Don't just do the same time on the erg each day. Mix it up--some days 20 minutes some days 40-50 or more. Actually 25 minutes on the erg is not very much if you warm up and cool down properly. A 10 minute warm and a 5 min cool down are minimal, so that leaves 10 minutes for the main body of work.
To improve recovery, do short intervals on the erg with short recovery time. On the bike one has to go hard often with out enough time to fully recover from the previous effort. Also on the bike the efforts are often very short. This is in contrast to rowing races.
You only want to do two interval workouts a week. However your weekend bike rides may may be too hard to do two days of intervals on the erg.
Don't just do the same time on the erg each day. Mix it up--some days 20 minutes some days 40-50 or more. Actually 25 minutes on the erg is not very much if you warm up and cool down properly. A 10 minute warm and a 5 min cool down are minimal, so that leaves 10 minutes for the main body of work.
This guy's a trainer and specializes in moto specific workouts. He incorporates the Concept 2 and is part of the Moto team here. Tell em I sent ya, so I can get my discount.

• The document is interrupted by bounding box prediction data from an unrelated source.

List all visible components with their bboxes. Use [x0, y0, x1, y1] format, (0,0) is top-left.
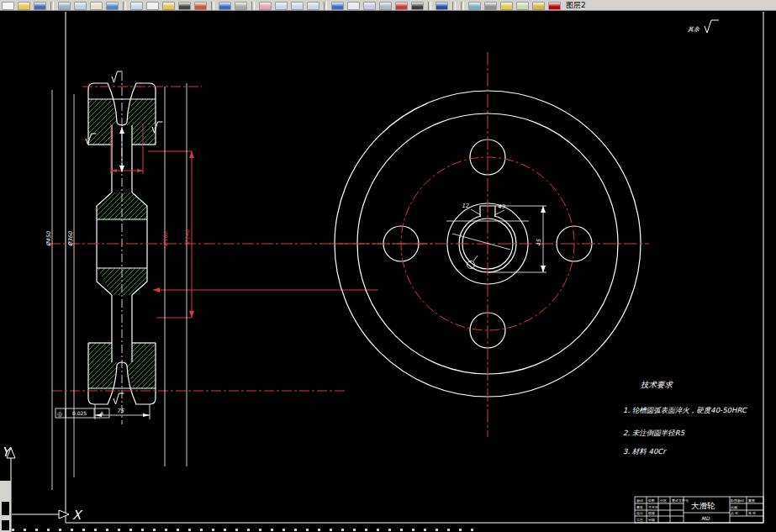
toolbar-separator	[50, 2, 54, 10]
docked-button[interactable]	[2, 520, 9, 530]
sun-icon[interactable]	[500, 2, 513, 10]
part-name: 大滑轮	[691, 501, 715, 510]
gray-arrow-icon[interactable]	[235, 2, 247, 10]
svg-text:处数: 处数	[648, 498, 655, 503]
layers-gray-icon[interactable]	[379, 2, 392, 10]
svg-text:75: 75	[117, 408, 124, 414]
toolbar: 图层2	[0, 0, 776, 11]
ucs-icon: X Y	[2, 445, 83, 523]
svg-text:阶段标记: 阶段标记	[731, 498, 744, 503]
svg-text:0.025: 0.025	[72, 410, 87, 416]
publish-icon[interactable]	[106, 2, 119, 10]
layer-color-swatch-icon[interactable]	[548, 2, 561, 10]
toolbar-separator	[461, 2, 464, 10]
svg-text:2. 未注倒圆半径R5: 2. 未注倒圆半径R5	[623, 429, 685, 437]
svg-text:Ø140: Ø140	[184, 229, 191, 245]
svg-text:1. 轮槽圆弧表面淬火，硬度40-50HRC: 1. 轮槽圆弧表面淬火，硬度40-50HRC	[623, 406, 747, 414]
color-swatch-tool-icon[interactable]	[395, 2, 408, 10]
front-view: 12 43 45	[330, 52, 649, 437]
svg-text:◎: ◎	[57, 411, 62, 418]
grid-icon[interactable]	[411, 2, 424, 10]
svg-text:Ø360: Ø360	[67, 231, 74, 246]
table-icon[interactable]	[347, 2, 360, 10]
zoom-extents-icon[interactable]	[307, 2, 319, 10]
svg-text:比例: 比例	[731, 505, 737, 510]
toolbar-separator	[211, 2, 214, 10]
svg-text:45: 45	[536, 239, 542, 246]
application-window: Ø180 Ø140 Ø450 Ø360 75 ◎ 0.025 A	[0, 0, 776, 532]
new-file-icon[interactable]	[2, 2, 14, 10]
print-icon[interactable]	[58, 2, 71, 10]
svg-text:Ø450: Ø450	[45, 231, 52, 246]
paint-bucket-icon[interactable]	[162, 2, 175, 10]
svg-text:技术要求: 技术要求	[641, 380, 674, 389]
svg-text:第 张: 第 张	[748, 511, 756, 515]
svg-text:分区: 分区	[660, 498, 667, 503]
svg-text:设计: 设计	[636, 511, 643, 515]
help-icon[interactable]	[436, 2, 448, 10]
bulb-icon[interactable]	[484, 2, 497, 10]
plot-icon[interactable]	[90, 2, 103, 10]
pencil-icon[interactable]	[194, 2, 207, 10]
svg-text:标记: 标记	[636, 498, 643, 503]
text-style-icon[interactable]	[331, 2, 344, 10]
freeze-icon[interactable]	[516, 2, 529, 10]
svg-text:12: 12	[462, 203, 469, 209]
toolbar-separator	[452, 2, 456, 10]
svg-text:共 张: 共 张	[731, 511, 738, 515]
print-preview-icon[interactable]	[74, 2, 87, 10]
svg-text:审核: 审核	[648, 518, 655, 522]
down-arrow-icon[interactable]	[219, 2, 231, 10]
save-icon[interactable]	[34, 2, 46, 10]
drawing-code: MD	[701, 515, 710, 521]
block-icon[interactable]	[363, 2, 376, 10]
pen-icon[interactable]	[178, 2, 191, 10]
tech-requirements: 技术要求 1. 轮槽圆弧表面淬火，硬度40-50HRC 2. 未注倒圆半径R5 …	[623, 380, 747, 456]
layer-name-display[interactable]: 图层2	[566, 1, 586, 10]
drawing-canvas[interactable]: Ø180 Ø140 Ø450 Ø360 75 ◎ 0.025 A	[0, 0, 776, 532]
ucs-x-label: X	[72, 508, 83, 523]
svg-text:更改文件号: 更改文件号	[672, 498, 689, 503]
toolbar-separator	[324, 2, 327, 10]
zoom-highlight-icon[interactable]	[259, 2, 272, 10]
pan-icon[interactable]	[146, 2, 159, 10]
section-view	[88, 72, 156, 424]
zoom-in-icon[interactable]	[275, 2, 288, 10]
svg-text:3. 材料 40Cr: 3. 材料 40Cr	[623, 447, 667, 456]
command-line-sliver	[12, 529, 483, 531]
sheet-border	[66, 12, 763, 523]
svg-text:年月日: 年月日	[648, 505, 658, 509]
svg-text:重量: 重量	[747, 498, 755, 503]
zoom-out-icon[interactable]	[291, 2, 304, 10]
docked-button[interactable]	[2, 502, 9, 515]
svg-text:43: 43	[498, 203, 505, 210]
svg-text:校核: 校核	[647, 511, 655, 515]
svg-text:签名: 签名	[636, 505, 643, 509]
svg-text:工艺: 工艺	[636, 518, 643, 522]
roughness-icon	[705, 20, 719, 33]
svg-text:其余: 其余	[688, 26, 700, 33]
docked-toolbar-fragment[interactable]	[0, 481, 12, 532]
surface-note: 其余	[688, 20, 719, 33]
layer-properties-icon[interactable]	[468, 2, 481, 10]
title-block: 大滑轮 MD 标记 处数 分区 更改文件号 签名 年月日 设计 校核 工艺 审核…	[635, 497, 763, 523]
toolbar-separator	[428, 2, 431, 10]
toolbar-separator	[123, 2, 126, 10]
zoom-tool-icon[interactable]	[130, 2, 143, 10]
toolbar-separator	[251, 2, 255, 10]
svg-text:Ø180: Ø180	[162, 231, 169, 246]
lock-icon[interactable]	[532, 2, 545, 10]
open-file-icon[interactable]	[18, 2, 30, 10]
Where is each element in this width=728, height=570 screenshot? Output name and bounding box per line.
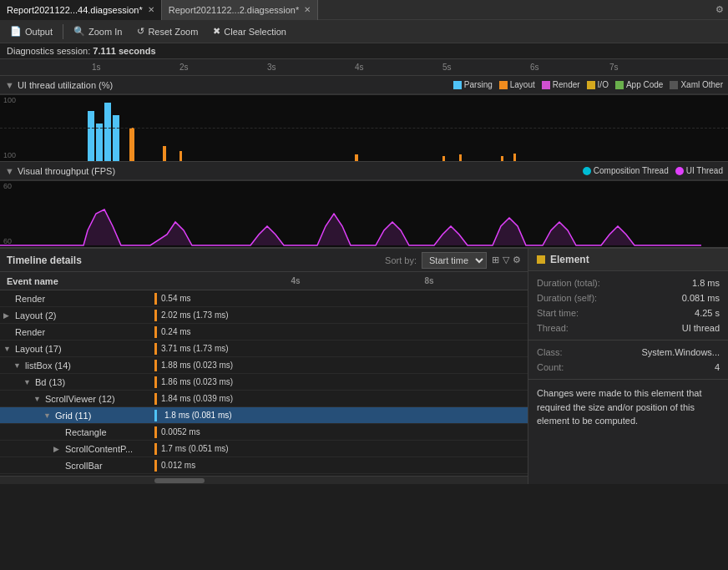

http://web.mac.com/stevenbubel/iWeb/mxc ... /Home.html

http://web.mac.com/stevenbubel/iWeb/mxc ... /Home.html
51, 5'11", 183lbs and going down slowly
Hopefully it will clear up when you get more used to the erg, but don't let that get chronic! You may find taking a break for a minute or so a couple of times during the row to walk and stretch helps.Billgear wrote:The tendon that runs under my rear end starts to hurt at the end of the rows, think I need to stretch better.